- **Exercise description**:
Look through the listing below for the word "рынке" and copy every line where it occurs.

★ ★ ★ ★ ★

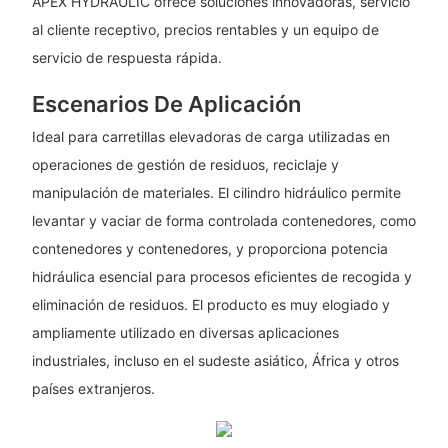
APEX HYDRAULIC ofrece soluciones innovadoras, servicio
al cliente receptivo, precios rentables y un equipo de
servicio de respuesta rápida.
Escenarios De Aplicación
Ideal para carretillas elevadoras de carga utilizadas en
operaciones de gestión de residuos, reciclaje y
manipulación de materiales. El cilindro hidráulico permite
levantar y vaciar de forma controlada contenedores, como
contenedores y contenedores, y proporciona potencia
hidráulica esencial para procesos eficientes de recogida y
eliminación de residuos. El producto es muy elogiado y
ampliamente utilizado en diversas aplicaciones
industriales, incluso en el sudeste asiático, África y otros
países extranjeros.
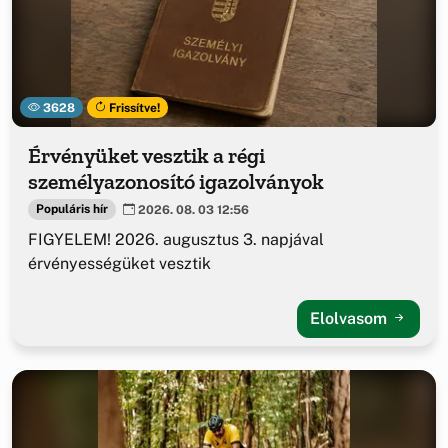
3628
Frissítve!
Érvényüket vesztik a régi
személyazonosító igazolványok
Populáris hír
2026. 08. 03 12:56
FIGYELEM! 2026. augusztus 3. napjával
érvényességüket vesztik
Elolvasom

★ ★ ★ ★ ★

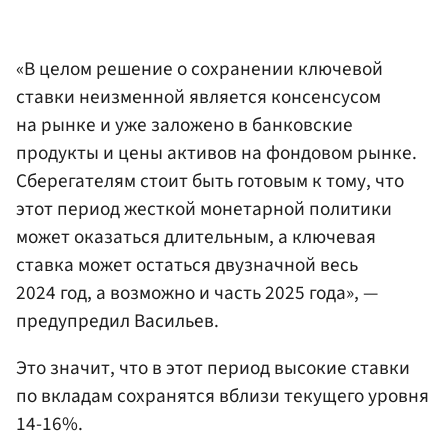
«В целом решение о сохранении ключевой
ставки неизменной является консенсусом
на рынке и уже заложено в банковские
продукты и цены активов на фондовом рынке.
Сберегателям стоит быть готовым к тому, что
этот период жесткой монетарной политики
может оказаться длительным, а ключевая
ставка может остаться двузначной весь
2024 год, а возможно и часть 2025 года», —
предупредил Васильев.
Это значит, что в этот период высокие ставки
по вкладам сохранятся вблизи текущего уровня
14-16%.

★ ★ ★ ★ ★

- **Solution to the problem**:
на рынке и уже заложено в банковские
продукты и цены активов на фондовом рынке.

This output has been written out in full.